Quando ia jogar a tela foi contido por Flávio. Ainda furioso, foi ao quarto,
abriu as gavetas jogando pela janela as roupas da sua amada.
Eram
calcinhas, soutiens que “voaram”, e muitas pessoas foram atraídas por aquela
cena.
Uma
reação do artista diante do amor não correspondido. Seu desespero era tanto que
atiçara também pela janela a única chave do apartamento. Vieram os amigos e
beberam uísque pela janelinha da porta principal do apartamento. Eles foram
buscar um serralheiro, e outra chave foi providenciada. Pancetti continuava
chamando por sua Stela, e esbravejava contra o mar. Era o mar que se espraiava
e se descortinava da janela do seu apartamento na Praia do Leme. Assim, o mar
que ele tanto amou durante sua vida foi xingado.
Uma
reação de desespero de um amante abandonado, e só quem foi perdidamente
apaixonado por alguém e não foi correspondido, é capaz de compreender a
extensão da sua dor naqueles momentos.
O
Flávio de Aquino saiu com os demais amigos, deixando-o com ás lágrimas a
escorrer por sua face rude, mas que demonstrava um coração frágil, capaz de
partir-se em pedaços.

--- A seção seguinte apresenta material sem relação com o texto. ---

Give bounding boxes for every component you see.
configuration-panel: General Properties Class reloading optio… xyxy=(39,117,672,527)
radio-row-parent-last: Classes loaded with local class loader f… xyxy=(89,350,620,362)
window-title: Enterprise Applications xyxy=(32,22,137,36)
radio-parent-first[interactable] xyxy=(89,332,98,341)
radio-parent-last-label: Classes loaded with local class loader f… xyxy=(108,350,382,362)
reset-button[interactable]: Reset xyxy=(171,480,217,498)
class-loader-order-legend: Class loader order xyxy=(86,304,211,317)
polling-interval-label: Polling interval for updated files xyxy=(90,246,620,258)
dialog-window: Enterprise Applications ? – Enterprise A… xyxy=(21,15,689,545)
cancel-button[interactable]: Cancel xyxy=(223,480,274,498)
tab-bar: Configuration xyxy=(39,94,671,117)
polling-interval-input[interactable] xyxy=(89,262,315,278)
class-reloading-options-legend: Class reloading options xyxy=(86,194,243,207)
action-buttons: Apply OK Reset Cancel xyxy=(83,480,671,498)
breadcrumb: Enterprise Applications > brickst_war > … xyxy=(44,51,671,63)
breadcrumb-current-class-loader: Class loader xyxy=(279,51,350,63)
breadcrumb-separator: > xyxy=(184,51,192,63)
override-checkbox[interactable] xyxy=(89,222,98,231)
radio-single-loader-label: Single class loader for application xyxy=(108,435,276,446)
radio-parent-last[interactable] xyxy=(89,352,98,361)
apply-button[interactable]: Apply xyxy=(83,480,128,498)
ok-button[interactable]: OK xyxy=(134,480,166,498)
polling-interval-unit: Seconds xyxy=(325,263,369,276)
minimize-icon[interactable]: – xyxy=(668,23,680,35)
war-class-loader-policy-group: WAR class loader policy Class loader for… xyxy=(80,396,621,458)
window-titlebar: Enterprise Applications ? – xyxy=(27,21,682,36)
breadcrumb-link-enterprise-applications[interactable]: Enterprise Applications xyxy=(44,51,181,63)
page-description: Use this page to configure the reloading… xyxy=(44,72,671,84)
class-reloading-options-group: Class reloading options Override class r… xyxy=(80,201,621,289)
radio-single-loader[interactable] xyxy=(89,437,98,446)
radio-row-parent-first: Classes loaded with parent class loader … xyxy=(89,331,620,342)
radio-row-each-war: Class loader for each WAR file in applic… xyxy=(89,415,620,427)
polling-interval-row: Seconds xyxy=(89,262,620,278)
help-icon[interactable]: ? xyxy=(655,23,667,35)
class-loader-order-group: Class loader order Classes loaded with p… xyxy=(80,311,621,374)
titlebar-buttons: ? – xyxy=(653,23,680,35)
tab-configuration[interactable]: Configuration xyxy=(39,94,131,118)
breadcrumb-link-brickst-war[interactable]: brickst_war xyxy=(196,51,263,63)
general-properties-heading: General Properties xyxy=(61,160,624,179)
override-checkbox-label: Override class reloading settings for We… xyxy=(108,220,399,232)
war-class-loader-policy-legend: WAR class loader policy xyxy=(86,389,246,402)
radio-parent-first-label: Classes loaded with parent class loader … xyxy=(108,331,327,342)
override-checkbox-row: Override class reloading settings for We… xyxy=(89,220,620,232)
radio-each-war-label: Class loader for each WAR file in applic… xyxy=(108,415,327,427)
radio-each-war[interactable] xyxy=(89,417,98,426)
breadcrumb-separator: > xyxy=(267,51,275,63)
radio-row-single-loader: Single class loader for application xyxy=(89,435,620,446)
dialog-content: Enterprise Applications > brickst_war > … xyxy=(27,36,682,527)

Foi
este sentimento que Pancetti soube transportar poeticamente para seus poemas e
principalmente para suas paisagens.
Pancetti
não é apenas um dos maiores de nossos paisagistas, mas principalmente o que
melhor soube transportar para a tela o mar. E suas telas são testemunho de um
tempo que já passou, onde a calmaria de nossas praias permitia que
marinheiro-pintor permanecesse horas e horas sentado num banquinho captando os
detalhes para fazer suas composições sem ser incomodado. E revelam também as
mudanças verificadas em sua obra depois do contato diário com as luzes e as
cores vibrantes do litoral baiano. Sua presença na Bahia, e conseqüentemente, o
enriquecimento de sua obra com a introdução de luzes e cores vibrantes deu-se
por volta de 1948, quando aqui aportou a convite de Odorico Tavares, um grande
incentivador da arte. Mas, foi em 1950, ao receber a Medalha de Ouro no Salão
Nacional de Belas Artes, que ele veio e ficou. Porém, como todo marinheiro que
não gosta de demorar muito no porto, ele fez ao chegar, algumas observações que
provocaram desagrados. Confidenciou a amigos que não passaria por aqui mais que
oito dias. Mas, o porto baiano, as praias com suas cores tropicais e a magia da
Lagoa de Abaeté souberam cativar o coração deste viajante incansável. Pancetti
ficou. Um ano e meio depois já se confessava um seduzido. Homem viajante e de
tantas paixões estava apaixonado, e assim disse a Odorico Tavares, em dezembro
de 1951. “Não saio mais da Bahia”. Suas amizades iam se sedimentando, seu amor
crescendo de intensidade. Ele reconhece seu amor dizendo que “ano e meio nesta
terra e as raízes crescem dia a dia. Vim para dois meses, se tanto, e o
resultado é este. Estou aqui e vou ficando”.
O
mar de Itapuã foi mais forte, aliado à magia de Abaeté. Foi assim que a partir
de 1952 ele vai morar em Itapuã, e posteriormente numa pequena casa próxima a
Lagoa de Abaeté, de onde só saiu muito doente para Campos do Jordão, e depois
para o Rio de Janeiro, falecendo no Hospital Central da Marinha, em 10 de
fevereiro de 1958.
FORAM
SETE ANOS
Foram sete anos de Bahia. Tempo suficiente
para se viver um grande amor. Foi muito importante enquanto pôde durar este
amor entre o pintor e a sua musa. Além das belas marinhas surgiram excelentes
retratos, naturezas-mortas e paisagens, frutos deste amor que vieram
engrandecer a arte brasileira.
Quantas
vezes ficou horas e horas diante do espelho retratando seu rosto ossudo, com
olhos ferozes e outros detalhes que revelavam ser um marinheiro destemido, que
cansado de enfrentar tanto mar bravio aportou, sem querer, numa “ilha” de paz
rodeada de areias brancas beijadas por ondas mansas. Esbravejou que ficaria no
máximo oito dias. E ficou até o momento que sua saúde permitiu. Desta vivência
surgiram não apenas suas telas, mas também poemas, e no diário que escreveu, em
seus últimos dias, e no costume de marinheiro de sempre dar notícias em cada
porto, resultou uma farta correspondência que nunca interrompeu.